(Recorded data)
________________________________________

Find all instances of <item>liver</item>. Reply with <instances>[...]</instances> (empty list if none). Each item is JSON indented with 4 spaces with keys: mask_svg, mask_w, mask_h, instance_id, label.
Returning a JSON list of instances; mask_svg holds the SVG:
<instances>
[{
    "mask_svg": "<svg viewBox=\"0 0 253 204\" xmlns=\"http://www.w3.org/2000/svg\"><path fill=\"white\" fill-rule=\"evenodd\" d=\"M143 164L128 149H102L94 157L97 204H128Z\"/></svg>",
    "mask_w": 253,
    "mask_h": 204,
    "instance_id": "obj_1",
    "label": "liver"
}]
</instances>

________________________________________

> **EXERCISE DETAILS**
Nothing may be omitted; retype every record exactly.

> **SOLUTION TO THE PROBLEM**
Find all instances of <item>liver</item>. Reply with <instances>[...]</instances> (empty list if none). Each item is JSON indented with 4 spaces with keys: mask_svg, mask_w, mask_h, instance_id, label.
Returning a JSON list of instances; mask_svg holds the SVG:
<instances>
[{
    "mask_svg": "<svg viewBox=\"0 0 253 204\" xmlns=\"http://www.w3.org/2000/svg\"><path fill=\"white\" fill-rule=\"evenodd\" d=\"M143 164L128 149H102L94 157L97 204H128Z\"/></svg>",
    "mask_w": 253,
    "mask_h": 204,
    "instance_id": "obj_1",
    "label": "liver"
}]
</instances>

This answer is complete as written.